Guest jscarecrow Posted August 8, 2005 Posted August 8, 2005 I utilize an off-the-shelf volume submitter software package with an IRS opinion letter on the pre-approved language. One of the design options is to make each participant their own allocation group with the allocation rate defined as a "pro rata" amount of the compensation of each participant in the group. I recently submitted this document to the IRS in the context of a proposed correction under audit and was told by the EB Manager that the plan was not qualified and did not contain a definitely determinable benefit. I was informed that an amendment to the plan would have to have been made each year to define the actual allocation?!? I am not interested in challenging this or becoming a "test case" for the service. Any thoughts on this unusual outcome??
chris Posted August 8, 2005 Posted August 8, 2005 Was the IRS personnel clear that an amendment had to be made...? I know the e/er has to notify the trustee each year of what the allocation will be for each group. Maybe that is what they are referring to......

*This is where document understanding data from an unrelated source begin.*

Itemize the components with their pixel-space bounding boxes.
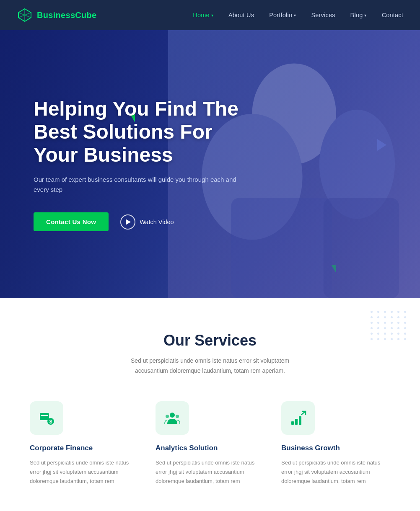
nav-link-contact[interactable]: Contact: [382, 12, 403, 18]
services-section-desc: Sed ut perspiciatis unde omnis iste natu…: [114, 356, 306, 376]
service-icon-analytics: [156, 401, 189, 435]
service-card-desc-growth: Sed ut perspiciatis unde omnis iste natu…: [281, 458, 390, 486]
service-card-title-finance: Corporate Finance: [30, 444, 139, 452]
logo-icon: [17, 7, 33, 23]
service-card-desc-analytics: Sed ut perspiciatis unde omnis iste natu…: [156, 458, 264, 486]
hero-buttons: Contact Us Now Watch Video: [34, 212, 260, 231]
services-section-title: Our Services: [25, 332, 395, 349]
service-card-title-growth: Business Growth: [281, 444, 390, 452]
service-card-analytics: Analytics Solution Sed ut perspiciatis u…: [156, 401, 264, 486]
services-grid: $ Corporate Finance Sed ut perspiciatis …: [30, 401, 390, 486]
svg-rect-7: [41, 415, 48, 416]
svg-rect-6: [40, 413, 49, 420]
svg-point-10: [170, 413, 175, 418]
hero-section: Helping You Find The Best Solutions For …: [0, 30, 420, 298]
chevron-down-icon: ▾: [364, 13, 366, 18]
deco-dots: [371, 311, 407, 340]
nav-link-about[interactable]: About Us: [228, 12, 254, 18]
nav-link-services[interactable]: Services: [311, 12, 335, 18]
hero-content: Helping You Find The Best Solutions For …: [0, 97, 293, 232]
svg-point-12: [176, 415, 179, 418]
svg-text:$: $: [49, 419, 52, 425]
navbar: BusinessCube Home ▾ About Us Portfolio ▾…: [0, 0, 420, 30]
svg-point-11: [166, 415, 169, 418]
svg-rect-13: [291, 421, 294, 425]
service-card-title-analytics: Analytics Solution: [156, 444, 264, 452]
nav-link-home[interactable]: Home ▾: [193, 12, 213, 18]
nav-item-about[interactable]: About Us: [228, 12, 254, 18]
service-icon-finance: $: [30, 401, 63, 435]
play-icon: [120, 214, 135, 230]
logo[interactable]: BusinessCube: [17, 7, 97, 23]
nav-link-portfolio[interactable]: Portfolio ▾: [269, 12, 296, 18]
nav-item-home[interactable]: Home ▾: [193, 12, 213, 18]
services-header: Our Services Sed ut perspiciatis unde om…: [25, 332, 395, 376]
nav-item-services[interactable]: Services: [311, 12, 335, 18]
nav-item-blog[interactable]: Blog ▾: [350, 12, 367, 18]
nav-links: Home ▾ About Us Portfolio ▾ Services Blo…: [193, 12, 403, 18]
chevron-down-icon: ▾: [294, 13, 296, 18]
hero-title: Helping You Find The Best Solutions For …: [34, 97, 260, 167]
logo-text: BusinessCube: [37, 10, 97, 20]
nav-link-blog[interactable]: Blog ▾: [350, 12, 367, 18]
svg-rect-14: [295, 419, 298, 425]
service-card-growth: Business Growth Sed ut perspiciatis unde…: [281, 401, 390, 486]
svg-rect-5: [324, 198, 399, 298]
service-card-desc-finance: Sed ut perspiciatis unde omnis iste natu…: [30, 458, 139, 486]
chevron-down-icon: ▾: [211, 13, 213, 18]
nav-item-contact[interactable]: Contact: [382, 12, 403, 18]
nav-item-portfolio[interactable]: Portfolio ▾: [269, 12, 296, 18]
svg-rect-15: [299, 416, 301, 425]
services-section: Our Services Sed ut perspiciatis unde om…: [0, 298, 420, 511]
watch-video-label: Watch Video: [140, 219, 174, 225]
service-icon-growth: [281, 401, 315, 435]
watch-video-button[interactable]: Watch Video: [120, 214, 174, 230]
hero-subtitle: Our team of expert business consultants …: [34, 175, 243, 195]
contact-us-now-button[interactable]: Contact Us Now: [34, 212, 109, 231]
service-card-finance: $ Corporate Finance Sed ut perspiciatis …: [30, 401, 139, 486]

Guest jscarecrow Posted August 8, 2005 Posted August 8, 2005 Yes; I described the Trustee notification in detail and the representative of the IRS was explicit that an actual plan amedment would need to be done for each plan year that provided the exact benefit by group. Unprecedented to my mind.
Guest SuzanneW Posted August 17, 2005 Posted August 17, 2005 Wondering if you had heard anything yet?
Alf Posted August 18, 2005 Posted August 18, 2005 We had to set up one with annual amendments to get a determination letter once, but not since.
ak2ary Posted August 24, 2005 Posted August 24, 2005 I don't think the EB Manager is up to speed... three choices Fight Ignore in the future Comply It seems like you could win the fight but, if youre drafting a detailed board resolutioin each year, why not call it an amendment anyway?